Les enquêtes réalisées par Emanuele Brunatto, pour démasquer les instigateurs et les responsables du torrent de diffamations et d’injures qui mêlés aux faux témoignages ont alimenté les persécutions, sont des faits connu des historiens, c’est ce qui lui vaudra le surnom de 007 de Padre Pio. Mais Luzzatto a opéré de nombreuses omissions, préférant ne conserver que les calomnies. L’historien Aviad Kleinberg a très justement évoqué le manque d’interprétation sérieuse de l’auteur quant à des preuves compromettantes entachant l’histoire de Padre Pio et de son plus ardent défenseur.

En 1951, votre père a été jugé par un tribunal militaire français. Quelles étaient les charges retenues contre lui ? Quelle fut l’issue du procès ?

Alors qu’après la Libération il fut condamné à mort par contumace, voici qu’Emanuele Brunatto est maintenant face à ses juges pour répondre en personne de l’accusation d’atteinte à la sureté extérieure de l’État en tant de guerre.

Ce procès est particulièrement instructif, grâce en autre au dossier de défense qui dresse un descriptif détaillé et chiffrés des activités de l’accusé entre 1931 et 1951, il révèle l’extraordinaire dévouement de cet homme pour aider les plus démunis ou les plus en danger.

On y trouve une liste de dons avec les bénéficiaires : plusieurs congrégations religieuses, le paiement des arriérés de pensions aux mutilés de guerre, etc. C’est aussi la création et le financement anonyme d’une œuvre caritative  » la boisson chaude », sorte de soupe populaire qui distribuera dès l’hiver 1941 plus de 18 000 rations par jours aux Parisiens.

Est-ce vraiment l’œuvre d’un collabo-trafiquant d’offrir  3.500.000 francs (de 1941) pour le lancement des travaux de la « Maison du soulagement de la souffrance » le grand hôpital voulu par Padre Pio au cœur de l’Italie du sud.

Pourquoi Luzzatto passe-t-il sous silence les témoignages que plusieurs familles juives ont rapportés au tribunal, par reconnaissance pour celui qui les a sauvées d’une mort certaine, au risque de sa  propre vie ? Elie Carasso a publié, dans son livre Les voix de la mémoire », (David Zitte, 1997), le témoignage de l’une d’elles.

Pourquoi ne pas évoquer la création et le financement de l’Institut Coopératif, dont les travaux initiés à Lourdes en 1947, avaient pour objet de définir les bases d’une nouvelle doctrine économique, profitable à tous les Hommes.
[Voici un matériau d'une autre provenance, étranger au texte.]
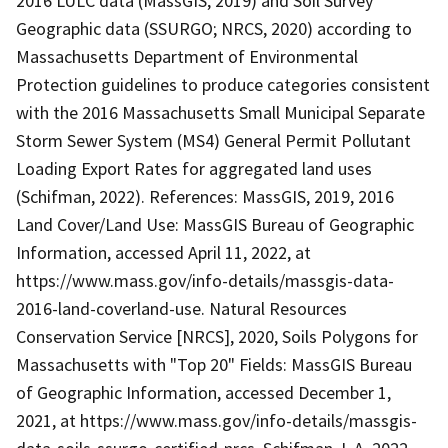
2016 LULC data (MassGIS, 2019) and Soil Survey
Geographic data (SSURGO; NRCS, 2020) according to
Massachusetts Department of Environmental
Protection guidelines to produce categories consistent
with the 2016 Massachusetts Small Municipal Separate
Storm Sewer System (MS4) General Permit Pollutant
Loading Export Rates for aggregated land uses
(Schifman, 2022). References: MassGIS, 2019, 2016
Land Cover/Land Use: MassGIS Bureau of Geographic
Information, accessed April 11, 2022, at
https://www.mass.gov/info-details/massgis-data-
2016-land-coverland-use. Natural Resources
Conservation Service [NRCS], 2020, Soils Polygons for
Massachusetts with "Top 20" Fields: MassGIS Bureau
of Geographic Information, accessed December 1,
2021, at https://www.mass.gov/info-details/massgis-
En février 1964, La Tribune de Genève publiait un long article sous le titre «Un industriel italien propose une économie chrétienne du travail et du crédit ».

Nul besoin de se lancer dans un débat historique contradictoire, puisque la justice l’a déjà tranché en 1951. M. Luzzatto utilise des éléments du procès dans sa description d’un personnage digne du peloton d’exécution, il omet de citer l’essentiel, Emanuele Brunatto est sortie libre du tribunal.

À la description de mon père comme « collabo et  trafiquant du marché noir », pourquoi ne pas y voir un humanisme chrétien, sauf à vouloir discréditer le disciple pour mieux nuire à Padre Pio et à l’Eglise ?

*Photo : OLYMPIA/SIPA. 00559660_000001.